3. New Government's Policy Support May Provide Additional Boost for Banks
If the Trump administration relaxes regulatory scrutiny of the financial sector and M&A activities, the banking industry will receive additional policy tailwinds. This will especially benefit large investment banks like Goldman Sachs (GS), helping them excel in M&A and capital markets areas.
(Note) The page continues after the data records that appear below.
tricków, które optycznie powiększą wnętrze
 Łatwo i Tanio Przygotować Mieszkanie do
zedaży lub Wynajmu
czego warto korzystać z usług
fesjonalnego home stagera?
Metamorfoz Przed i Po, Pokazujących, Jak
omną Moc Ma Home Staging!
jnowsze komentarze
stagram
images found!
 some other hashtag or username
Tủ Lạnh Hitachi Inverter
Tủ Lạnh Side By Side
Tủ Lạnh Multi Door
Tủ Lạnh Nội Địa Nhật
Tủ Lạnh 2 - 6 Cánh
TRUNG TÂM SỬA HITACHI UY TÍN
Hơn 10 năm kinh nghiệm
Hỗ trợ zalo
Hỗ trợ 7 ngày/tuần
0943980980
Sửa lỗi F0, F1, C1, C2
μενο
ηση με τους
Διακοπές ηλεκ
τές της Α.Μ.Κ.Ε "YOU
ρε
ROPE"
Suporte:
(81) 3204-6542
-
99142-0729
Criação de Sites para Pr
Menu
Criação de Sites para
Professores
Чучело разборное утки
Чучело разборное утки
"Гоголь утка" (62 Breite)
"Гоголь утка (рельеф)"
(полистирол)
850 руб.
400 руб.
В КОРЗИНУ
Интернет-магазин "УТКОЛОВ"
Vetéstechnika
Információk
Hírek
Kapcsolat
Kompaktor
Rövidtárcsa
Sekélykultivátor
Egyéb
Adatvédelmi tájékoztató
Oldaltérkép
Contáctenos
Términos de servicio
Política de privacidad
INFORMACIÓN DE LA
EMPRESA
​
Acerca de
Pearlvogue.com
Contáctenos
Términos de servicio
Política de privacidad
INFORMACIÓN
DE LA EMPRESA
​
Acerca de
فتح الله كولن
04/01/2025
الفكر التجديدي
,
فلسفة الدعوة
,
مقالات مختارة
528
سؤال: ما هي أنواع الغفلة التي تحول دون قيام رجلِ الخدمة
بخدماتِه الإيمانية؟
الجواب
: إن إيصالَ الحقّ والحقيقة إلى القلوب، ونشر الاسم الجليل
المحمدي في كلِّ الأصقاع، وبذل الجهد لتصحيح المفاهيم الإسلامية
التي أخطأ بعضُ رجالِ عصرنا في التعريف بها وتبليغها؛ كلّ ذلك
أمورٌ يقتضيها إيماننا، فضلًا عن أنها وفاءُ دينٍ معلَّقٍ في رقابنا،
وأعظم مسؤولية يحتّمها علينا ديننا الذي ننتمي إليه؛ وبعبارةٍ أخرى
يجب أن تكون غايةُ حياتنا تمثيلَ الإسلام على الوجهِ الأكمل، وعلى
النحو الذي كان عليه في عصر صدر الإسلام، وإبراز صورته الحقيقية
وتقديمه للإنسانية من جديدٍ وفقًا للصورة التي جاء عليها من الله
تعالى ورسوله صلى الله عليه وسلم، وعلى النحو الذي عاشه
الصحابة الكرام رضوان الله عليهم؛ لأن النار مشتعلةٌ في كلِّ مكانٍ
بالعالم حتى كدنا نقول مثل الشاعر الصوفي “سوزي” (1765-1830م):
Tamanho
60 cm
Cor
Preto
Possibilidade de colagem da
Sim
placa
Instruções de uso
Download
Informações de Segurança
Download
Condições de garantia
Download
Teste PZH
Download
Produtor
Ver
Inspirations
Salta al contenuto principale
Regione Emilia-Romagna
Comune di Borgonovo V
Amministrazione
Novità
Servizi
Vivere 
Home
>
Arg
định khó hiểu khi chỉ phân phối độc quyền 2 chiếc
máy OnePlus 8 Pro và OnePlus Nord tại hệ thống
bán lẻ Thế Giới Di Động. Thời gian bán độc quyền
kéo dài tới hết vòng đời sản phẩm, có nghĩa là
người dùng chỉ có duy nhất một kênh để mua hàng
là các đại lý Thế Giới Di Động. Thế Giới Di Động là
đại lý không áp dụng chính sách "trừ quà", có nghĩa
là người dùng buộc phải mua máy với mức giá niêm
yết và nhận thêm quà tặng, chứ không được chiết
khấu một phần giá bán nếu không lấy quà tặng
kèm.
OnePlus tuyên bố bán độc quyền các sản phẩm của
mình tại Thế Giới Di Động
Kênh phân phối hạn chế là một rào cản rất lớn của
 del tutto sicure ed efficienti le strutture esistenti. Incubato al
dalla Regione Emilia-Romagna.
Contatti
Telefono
Such policy environment improvements may further stimulate banks' business performance in 2025.
4. Revenue Diversification Helps Banking Sector Become Market Recovery Pillar
As the market environment stabilizes, revenue source diversification (including wealth management and US IPO financial services) will strengthen the banking industry's position in global financial markets. From fixed income trading to high-yield advisory services, synchronized recovery across business segments brings strong return prospects for investors.
Conclusion: Positive Banking Industry Outlook for 2025
With yield curve steepening, increasing private equity fund exit pressure, and potential regulatory loosening, banking industry is expected to welcome multiple positive factors in 2025, driving comprehensive growth in trading, lending and advisory businesses, creating sustained return momentum for investors.
Analyst predictions show global top banks are expected to achieve revenue growth across all business divisions except FICC (Fixed Income, Currency and Commodities) trading for the first time since 2021.
Visible Alpha data indicates that as interest rate trends gradually stabilize, banking business recovery will cover areas including consumer lending, investment banking services and wealth management, injecting new growth momentum into the banking sector in 2025.